As non-Jewish believers we cannot disassociate ourselves from the priority of the Jewish people nor forget them. We have come from outside this special people and we have been engrafted as wild olive shoots against nature into the cultivated olive tree that is Israel. We may now share in the nourishing sap from the olive root and have no ground to boast over against Israel (Romans 11:17-19). To the contrary, we can only marvel at the grace of God in making us residents in the tents of Shem (cf. Genesis 9:26) to enjoy the blessings of salvation. But all this also means that we must never forget the people whose promises we may now share. They need the gospel!

It is not by accident that in the prayer for the needs of Christendom found in the Book of Praise, the first ones who are mentioned in the context of mission work are the Jews. Are they remembered enough in prayer in our circles? Only when that is regularly done will we see the opportunities that God may give to sponsor mission work among these special people whom God has not rejected (Romans 11:11). Indeed, the Lord will call his elect also out from the Jewish people and so the complete people of God, the new Israel, will be saved (cf. Romans 11:23-27).

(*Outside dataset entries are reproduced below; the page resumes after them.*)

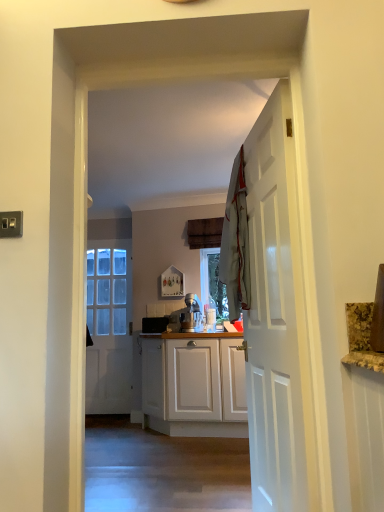 Question: Considering the relative sizes of light gray fabric at center and white glossy door at center, the second door positioned from the right, in the image provided, is light gray fabric at center wider than white glossy door at center, the second door positioned from the right,?

Choices:
 (A) yes
 (B) no

Answer: (A)

Question: Considering the relative sizes of light gray fabric at center and white glossy door at center, the second door positioned from the right, in the image provided, is light gray fabric at center bigger than white glossy door at center, the second door positioned from the right,?

Choices:
 (A) no
 (B) yes

Answer: (A)

Question: Considering the relative sizes of light gray fabric at center and white glossy door at center, arranged as the 2th door when viewed from the front, in the image provided, is light gray fabric at center taller than white glossy door at center, arranged as the 2th door when viewed from the front,?

Choices:
 (A) yes
 (B) no

Answer: (B)

Question: From the image's perspective, does light gray fabric at center appear higher than white glossy door at center, the first door when ordered from left to right?

Choices:
 (A) no
 (B) yes

Answer: (B)

Question: Is light gray fabric at center oriented away from white glossy door at center, the second door positioned from the right?

Choices:
 (A) yes
 (B) no

Answer: (B)

Question: Based on their positions, is white glossy door at center, the first door when ordered from back to front, located to the left or right of white wooden door at right, the 2th door positioned from the back?

Choices:
 (A) right
 (B) left

Answer: (B)

Question: From the image's perspective, is white glossy door at center, arranged as the 2th door when viewed from the front, located above or below white wooden door at right, the second door when ordered from left to right?

Choices:
 (A) below
 (B) above

Answer: (A)

Question: Is point (120, 311) closer or farther from the camera than point (261, 147)?

Choices:
 (A) farther
 (B) closer

Answer: (A)

Question: From their relative heights in the image, would you say white glossy door at center, arranged as the 2th door when viewed from the front, is taller or shorter than white wooden door at right, the 2th door positioned from the back?

Choices:
 (A) tall
 (B) short

Answer: (A)

Question: Is point [x=89, y=391] positioned closer to the camera than point [x=243, y=217]?

Choices:
 (A) closer
 (B) farther

Answer: (B)

Question: Based on their positions, is white glossy door at center, the second door positioned from the right, located to the left or right of light gray fabric at center?

Choices:
 (A) right
 (B) left

Answer: (B)

Question: Is white glossy door at center, the first door when ordered from left to right, in front of or behind light gray fabric at center in the image?

Choices:
 (A) behind
 (B) front

Answer: (A)

Question: From a real-world perspective, relative to light gray fabric at center, is white glossy door at center, the first door when ordered from left to right, vertically above or below?

Choices:
 (A) below
 (B) above

Answer: (A)

Question: Looking at their shapes, would you say white wooden door at right, acting as the first door starting from the right, is wider or thinner than light gray fabric at center?

Choices:
 (A) thin
 (B) wide

Answer: (A)

Question: Relative to light gray fabric at center, is white wooden door at right, acting as the first door starting from the right, in front or behind?

Choices:
 (A) front
 (B) behind

Answer: (A)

This Israel of God, the church (cf. Galatians 6:16; 1 Peter 2:9-10), of which we may be members, does not seek the inheritance in a piece of real estate in this fallen world, but looks ahead to the world to come. The promise of the land of Canaan given to Abraham was, rightly seen, only a down payment so to speak of a much more glorious inheritance that will be given to the Israel of God. An entire new creation will be given to the true children of Abraham who are heirs with him (Cf. Romans 4:13; 2 Peter 3:13). Now that’s cause for celebration – every day anew – as we live in the joyful expectation of the fulfilment of these promises!


  1. ^ Much more could be said on this subject of course. The interested reader is referred to W. Hendriksen, Israel in Prophecy (Grand Rapids: Baker, first pub. 1968).